The deal was signed today, VentureBeat just confirmed with Spock’s co-founder Jaideep Singh. Unconfirmed rumors of the deal first appeared yesterday on Techcrunch.
We wrote about Spock when it first launched in 2007, and became the first search engine to add a range of new social networking features, including letting users choose what sort of personality tags befitted each Spock profile. For example, if you think I’m conniving, you can tag me “conniving,” and others can vote that tag up or down depending on whether they think it is true.

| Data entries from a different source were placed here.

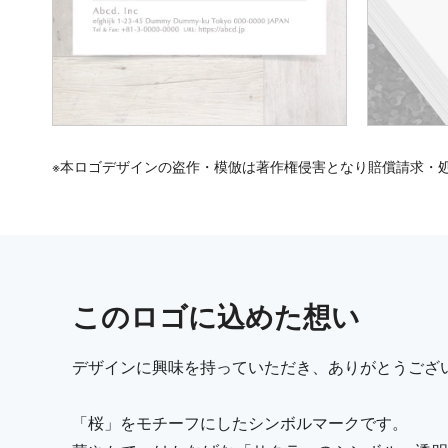
※本ロゴデザインの盗作・模倣は著作権侵害となり賠償請求・
この
ロゴ
に込めた想い
デザインに興味を持っていただき、ありがとうござ
「桜」をモチーフにしたシンボルマークです。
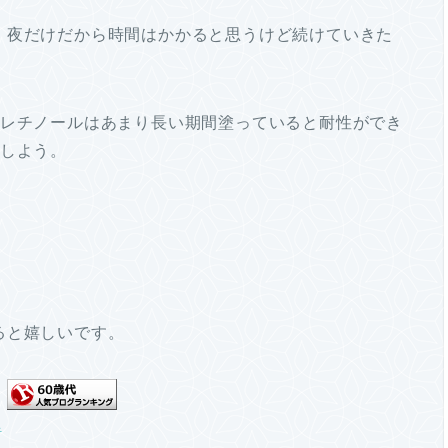
。夜だけだから時間はかかると思うけど続けていきた
。レチノールはあまり長い期間塗っていると耐性ができ
にしよう。
ると嬉しいです。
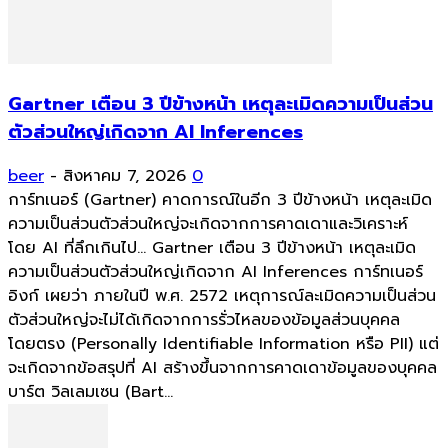
Gartner เตือน 3 ปีข้างหน้า เหตุละเมิดความเป็นส่วน
ตัวส่วนใหญ่เกิดจาก AI Inferences
beer
-
สิงหาคม 7, 2026
0
การ์ทเนอร์ (Gartner) คาดการณ์ในอีก 3 ปีข้างหน้า เหตุละเมิด
ความเป็นส่วนตัวส่วนใหญ่จะเกิดจากการคาดเดาและวิเคราะห์
โดย AI ที่ลึกเกินไป... Gartner เตือน 3 ปีข้างหน้า เหตุละเมิด
ความเป็นส่วนตัวส่วนใหญ่เกิดจาก AI Inferences การ์ทเนอร์
อิงก์ เผยว่า ภายในปี พ.ศ. 2572 เหตุการณ์ละเมิดความเป็นส่วน
ตัวส่วนใหญ่จะไม่ได้เกิดจากการรั่วไหลของข้อมูลส่วนบุคคล
โดยตรง (Personally Identifiable Information หรือ PII) แต่
จะเกิดจากข้อสรุปที่ AI สร้างขึ้นจากการคาดเดาข้อมูลของบุคคล
บาร์ต วิลเลมเซน (Bart...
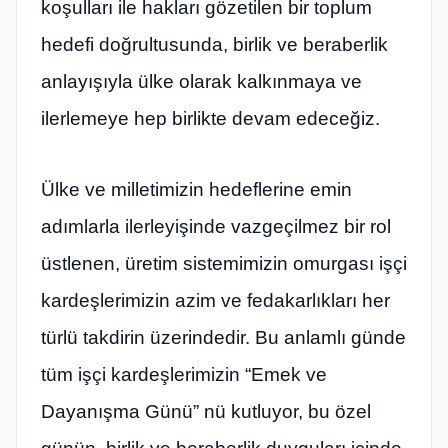
koşulları ile hakları gözetilen bir toplum
hedefi doğrultusunda, birlik ve beraberlik
anlayışıyla ülke olarak kalkınmaya ve
ilerlemeye hep birlikte devam edeceğiz.
Ülke ve milletimizin hedeflerine emin
adımlarla ilerleyişinde vazgeçilmez bir rol
üstlenen, üretim sistemimizin omurgası işçi
kardeşlerimizin azim ve fedakarlıkları her
türlü takdirin üzerindedir. Bu anlamlı günde
tüm işçi kardeşlerimizin “Emek ve
Dayanışma Günü” nü kutluyor, bu özel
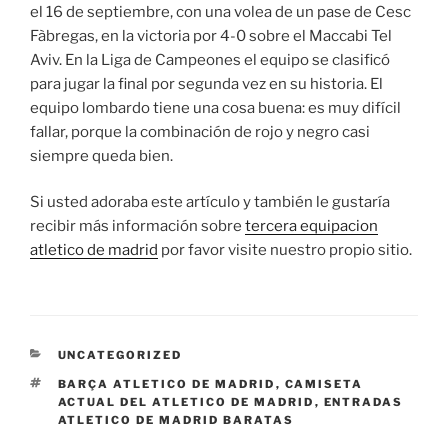
el 16 de septiembre, con una volea de un pase de Cesc
Fàbregas, en la victoria por 4-0 sobre el Maccabi Tel
Aviv. En la Liga de Campeones el equipo se clasificó
para jugar la final por segunda vez en su historia. El
equipo lombardo tiene una cosa buena: es muy difícil
fallar, porque la combinación de rojo y negro casi
siempre queda bien.
Si usted adoraba este artículo y también le gustaría
recibir más información sobre
tercera equipacion
atletico de madrid
por favor visite nuestro propio sitio.
CATEGORÍAS
UNCATEGORIZED
ETIQUETAS
BARÇA ATLETICO DE MADRID
,
CAMISETA
ACTUAL DEL ATLETICO DE MADRID
,
ENTRADAS
ATLETICO DE MADRID BARATAS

Spock’s initial marketing launch sparked a little buzz here in Silicon Valley, but over time much more attention continued to go to people-focused sites like Facebook and LinkedIn. Facebook remains more closed to users searching data about other people, but LinkedIn, while having less of a community around it, allows open searching. Spock remained more behind the scenes: It was early to create widgets that resided on other sites; it also created syndication deals that powered search on other sites (Friendster, for example).
Spock tried a number of models, we’ve heard, but none of them gained enough traction for it to make money. Singh says the site gets 10 million uniques a month, which is solid growth from two years ago. However, it’s not enough to make enough advertising to cover the cost of 23 full-time employees. It burned through the $8 million it had raised in venture capital from Clearstone and other investors ($1M originally, and then $7 million in a round two years ago), and so knew it had to find a buyer.
While several buyers passed on Intelius, several others made offers, Singh said. “There was strong interest,” he said. Intelius made sense as a buyer, because Intelius charges money to people who want to do background checks on others. Spock fits with that mission, Singh said, because it too recently moved to a mixed free-premium model, where Spock offers users basic information about people, but requires extra payment to get more detailed data. So now, when a user lands on a user’s profile, Spock can also refer the user to Intelius’ service to do a more in-depth background or credit searches. Call it “Spook” if you want.
Some controversy surrounds Intelius founder Naveen Jain, stemming from his days at InfoSpace duing the last boom. And Intelius has faced its share of legal disputes. However Spock’s Singh says he checked the evidence, and found that “there’s nothing major there.” On the contrary, Singh said, he found the company’s business execution impressive, and that Jain was running it professionally. “It was the biggest fish, and has the strongest team in the business,” Singh said.
Other parts of Intelius’ business are controversial. Its iSearch business has raised privacy concerns, since it enables easy background checks on just about anyone. Singh said Intelius is potentially on track to hit $1 billion in revenue within 3 years. The company hasn’t taken any outside venture backing, but has manged to climbed to revenues of $35 million in the first quarter alone, and very profitable. It has filed to go public.
Singh also took issue with a contention made by Techcrunch that Jain has had trouble with acquisitions. In fact, Singh noted, all of Jain’s top lieutenants (Ed Petersen, who runs sales and marketing; John Arnold, who runs product; Niraj Shah, VP of engineering; and Kevin Marcus) are founders or executives from companies Jain acquired from MySpace. That’s proof that Jain has a record of trust with companies he’s acquired, says Singh.
Singh wouldn’t comment on the deal specifics, other than to say it was “successful” and that investors and employers are all “happy.” Singh will stay on to run the search engine side of Intelius’ business, he said.
Other competitors to Intelius are White Pages and Reunion (recently renamed to MyLife), which earlier bought Wink, a competitor to Spock.